We stand there in silence, his eyes fixed on me while tears run down my face as I stare at the leash dangling from his hand. At that moment I need him so much and I hate myself for that.
He doesn't order me to my knees but rather puts a hand firmly but gently on the back of my neck and leads me to the bathroom. Sometimes when I get upset he uses privacy denial to get me to open up. It can be inexplicably therapeutic despite feeling humiliated and violated while it's happening.
"I don't want to play." I say. He doesn't reply, just looks at me until I correct myself, "I don't want to play, Sir."
"We aren't playing. You need this."
And why doesn't he care that I'm mad at him? He knows nothing that happened yesterday was his fault so why isn't he mad at me? Honestly I can't even understand my own feelings, I've got no shot at figuring his out.

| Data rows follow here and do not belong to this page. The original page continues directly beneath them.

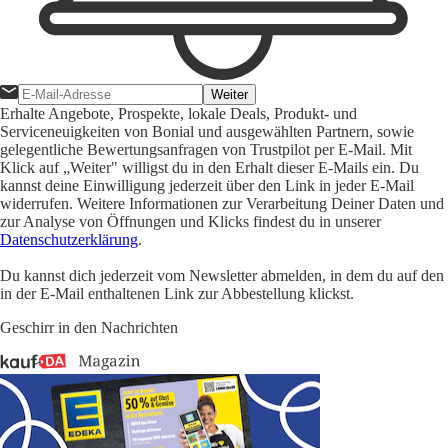
Weiter
Erhalte Angebote, Prospekte, lokale Deals, Produkt- und
Serviceneuigkeiten von Bonial und ausgewählten Partnern, sowie
gelegentliche Bewertungsanfragen von Trustpilot per E-Mail. Mit
Klick auf „Weiter" willigst du in den Erhalt dieser E-Mails ein. Du
kannst deine Einwilligung jederzeit über den Link in jeder E-Mail
widerrufen. Weitere Informationen zur Verarbeitung Deiner Daten und
zur Analyse von Öffnungen und Klicks findest du in unserer
Datenschutzerklärung
.
Du kannst dich jederzeit vom Newsletter abmelden, in dem du auf den
in der E-Mail enthaltenen Link zur Abbestellung klickst.
Geschirr in den Nachrichten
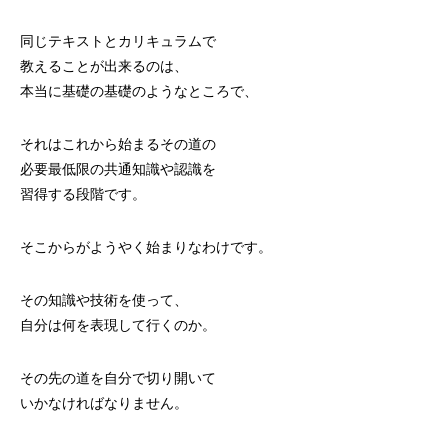
同じテキストとカリキュラムで
教えることが出来るのは、
本当に基礎の基礎のようなところで、
それはこれから始まるその道の
必要最低限の共通知識や認識を
習得する段階です。
そこからがようやく始まりなわけです。
その知識や技術を使って、
自分は何を表現して行くのか。
その先の道を自分で切り開いて
いかなければなりません。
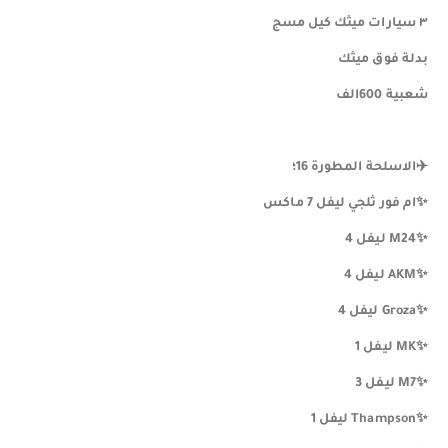
٣ سيارات ميثك كيل مسج
بدلة فوق ميثك
شعبية 600الف
✈️الاسلحة المطورة 16؛
✨️ام فور ثلجي ليفل 7 ماكس
✨️M24 ليفل 4
✨️AKM ليفل 4
✨️Groza ليفل 4
✨️MK ليفل 1
✨️M7 ليفل 3
✨️Thampson ليفل 1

He pulls down my shorts and runs his fingers across the crotch of my panties sending shivers through me before he slides them down and tells me to sit on the toilet. I don't move so he holds the leash more taut and gives it a quick tug. I still remain standing. I now have to go so urgently I'm shifting from one foot to the other to hold it but I'm determined to remain in control.

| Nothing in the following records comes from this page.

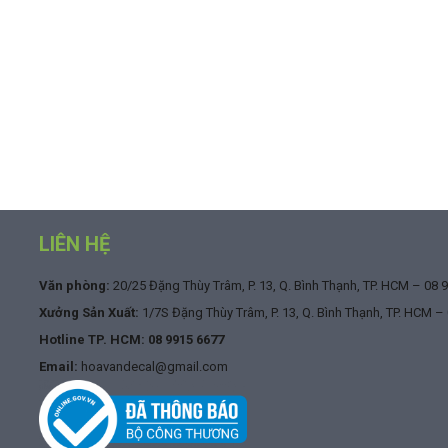
LIÊN HỆ
Văn phòng:
20/25 Đặng Thùy Trâm, P. 13, Q. Bình Thạnh, TP. HCM –
08 
Xưởng Sản Xuất:
1/7S Đặng Thùy Trâm, P. 13, Q. Bình Thạnh, TP. HCM –
Hotline TP. HCM:
08 9915 6677
Email:
hoavandecal@gmail.com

"Do you want to use the toilet like a good girl, or do we go out in the yard?"
Shaking and crying in earnest now I turn on Sir, "Why did you let her whip me so much harder than you ever have? She could have caused me real harm!"
He responds kindly, "No, kitten, she couldn't have. She didn't whip you nearly as hard as I do. Not even close."

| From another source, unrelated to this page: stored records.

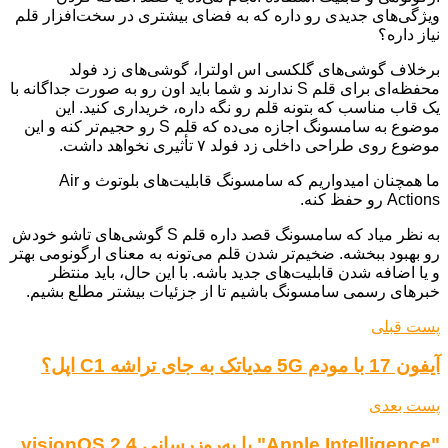
ویژگی‌های جدیدی رو داره که به فضای بیشتری در سخت‌افزار قلم
نیاز داره؟
برخلاف گوشی‌های گلکسی اس اولترا، گوشی‌های زد فولد
محفظه‌ای برای قلم S ندارند و شما باید اون رو به صورت جداگانه با
یک قاب مناسب که بتونه قلم رو نگه داره، خریداری کنید. این
موضوع به سامسونگ اجازه می‌ده که قلم S رو حجیم‌تر کنه و این
موضوع روی طراحی داخلی زد فولد ۷ تأثیری نخواهد داشت.
ما همچنان امیدواریم که سامسونگ قابلیت‌های بلوتوث و Air
Actions رو حفظ کنه.
به نظر میاد که سامسونگ قصد داره قلم S گوشی‌های تاشو خودش
رو بهبود ببخشه. ضخیم‌تر شدن قلم می‌تونه به معنای ارگونومی بهتر
و یا اضافه شدن قابلیت‌های جدید باشه. با این حال، باید منتظر
خبرهای رسمی سامسونگ باشیم تا از جزئیات بیشتر مطلع بشیم.
پست قبلی
آیفون 17 با مودم 5G مدیاتک به جای تراشه C1 اپل؟
پست بعدی
"Apple Intelligence" با به‌روزرسانی visionOS 2.4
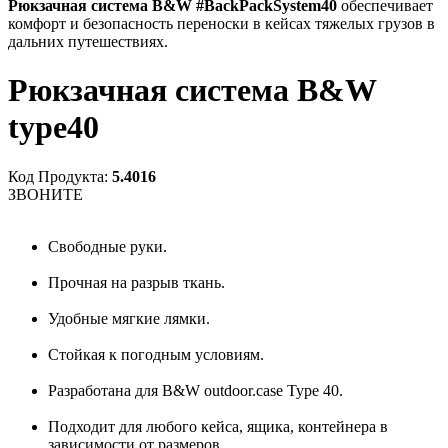
Рюкзачная система B&W #BackPackSystem40
обеспечивает
комфорт и безопасность переноски в кейсах тяжелых грузов в
дальних путешествиях.
Рюкзачная система B&W
type40
Код Продукта:
5.4016
ЗВОНИТЕ
Свободные руки.
Прочная на разрыв ткань.
Удобные мягкие лямки.
Стойкая к погодным условиям.
Разработана для B&W outdoor.case Type 40.
Подходит для любого кейса, ящика, контейнера в
зависимости от размеров.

"Then the strap was worse, because the pain was almost unbearable."
"Baby, the strap was wider and would cause less pain than my belt even in my hands. Arousal changes how you experience pain. That's why I start slow and warm you up ...if I started spanking you with the same force you beg for at the end you couldn't handle it."
"Here" he turns me grabs his phone to take a pic of my bare bottom. "See this and these? Those are older bruises I left last Thursday. No fresh welts, I told her one mark on you and it's over."
I'm confused, he's right and I don't understand but I'm in full on tailspin now, "Fine...but why did you let them use strap-ons that big? I thought they were going to split me open. At the time I didn't notice but now it's coming back to me. I can't believe you let them do that!"
He looks at me with sympathy and pulls up the exact models on his phone. I look at spec and see the size. "Smaller than your toys, which aren't that big. Much smaller than me."
He was looking out for me...I'm starting to breathe more normally and my tone softens, "As I entered Helga with a strap-on all I could think about was the mechanics. Stick this in that...like building furniture from IKEA. Of the many times you took my ass I never once thought about how much work all of this is for you. Having to think up things to do, how to do them...I have been so selfish. Obviously I know you have different responses than I do, but I can't shake the feeling I'm getting so much more out of this than you are."
"Oh kitten I swear to you that I've never once drawn the comparison to assembling IKEA furniture while shoving my cock into your ass. I'm too busy thinking that there is no feeling in the world like owning the ass my submissive anal slut on her knees is presenting to me ." He doesn't even try not to laugh.
"And I am always thinking about what filthy things I want to do to my little fuckdoll, so it's no extra work there."